16. The method of claim 13, wherein the selected radiology dataset is transmitted to an imaging device.

17. The database system of claim 2, wherein the second retrieval facility is designed to retrieve the radiology datasets of a defined user group from the database.

18. The database system of claim 17, wherein the defined user group is locally restrictable.

19. The database system of claim 2, further comprising:

20. The database system of claim 19, wherein the analysis facility is designed to additionally analyze the radiology datasets on the basis of the datasets stored in the performance database.

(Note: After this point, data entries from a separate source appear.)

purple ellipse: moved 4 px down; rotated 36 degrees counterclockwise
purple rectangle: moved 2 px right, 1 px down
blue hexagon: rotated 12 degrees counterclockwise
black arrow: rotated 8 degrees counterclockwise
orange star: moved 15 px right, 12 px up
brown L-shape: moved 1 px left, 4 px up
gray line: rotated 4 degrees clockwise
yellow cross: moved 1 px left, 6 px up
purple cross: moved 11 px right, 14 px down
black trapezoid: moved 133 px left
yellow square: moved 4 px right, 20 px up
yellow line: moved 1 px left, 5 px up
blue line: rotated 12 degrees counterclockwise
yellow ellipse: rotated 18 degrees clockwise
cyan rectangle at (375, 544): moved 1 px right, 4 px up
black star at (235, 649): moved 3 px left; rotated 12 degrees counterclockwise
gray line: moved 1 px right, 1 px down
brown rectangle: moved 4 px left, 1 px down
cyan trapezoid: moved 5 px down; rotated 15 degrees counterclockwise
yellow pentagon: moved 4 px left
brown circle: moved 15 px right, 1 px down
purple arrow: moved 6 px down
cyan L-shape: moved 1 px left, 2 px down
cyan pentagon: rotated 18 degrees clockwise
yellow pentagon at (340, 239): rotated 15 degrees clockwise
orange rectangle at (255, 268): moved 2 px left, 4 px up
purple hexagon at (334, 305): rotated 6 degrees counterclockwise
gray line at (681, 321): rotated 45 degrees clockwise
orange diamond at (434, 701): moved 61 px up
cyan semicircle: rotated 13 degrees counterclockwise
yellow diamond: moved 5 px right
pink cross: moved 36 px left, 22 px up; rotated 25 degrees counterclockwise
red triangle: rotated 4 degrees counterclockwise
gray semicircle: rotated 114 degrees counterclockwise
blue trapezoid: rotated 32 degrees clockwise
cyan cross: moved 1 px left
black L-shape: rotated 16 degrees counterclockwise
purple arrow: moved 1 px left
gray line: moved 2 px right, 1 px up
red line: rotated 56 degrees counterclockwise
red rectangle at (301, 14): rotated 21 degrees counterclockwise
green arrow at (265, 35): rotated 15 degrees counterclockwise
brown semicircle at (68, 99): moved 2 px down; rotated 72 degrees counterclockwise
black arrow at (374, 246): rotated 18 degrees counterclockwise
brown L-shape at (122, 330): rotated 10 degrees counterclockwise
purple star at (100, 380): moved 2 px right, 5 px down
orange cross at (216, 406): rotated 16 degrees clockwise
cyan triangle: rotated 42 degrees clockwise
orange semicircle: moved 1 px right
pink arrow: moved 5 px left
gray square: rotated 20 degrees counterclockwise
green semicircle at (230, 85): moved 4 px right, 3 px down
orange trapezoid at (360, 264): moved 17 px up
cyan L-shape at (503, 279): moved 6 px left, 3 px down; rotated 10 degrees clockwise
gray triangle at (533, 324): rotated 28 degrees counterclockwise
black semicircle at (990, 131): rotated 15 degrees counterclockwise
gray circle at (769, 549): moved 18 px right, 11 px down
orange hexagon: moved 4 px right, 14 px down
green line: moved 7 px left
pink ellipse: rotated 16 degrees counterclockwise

21. The database system of claim 2, further comprising a transformation facility to transform the radiology datasets into a predetermined format.

22. The database system of claim 2, further comprising a selection facility to select a radiology dataset from the anonymized radiology datasets of the other users on the basis of the previous analysis.

23. The database system of claim 22, further comprising a transmission facility to transmit the selected radiology dataset to an imaging device.

24. The database system of claim 11, wherein the imaging device is a computed tomography device.

25. The method of claim 14, wherein a radiology dataset from the anonymized radiology datasets of the other of the users is selected on the basis of the previous analysis.

26. The method of claim 14, wherein the selected radiology dataset is transmitted to an imaging device.

27. The method of claim 15, wherein the selected radiology dataset is transmitted to an imaging device.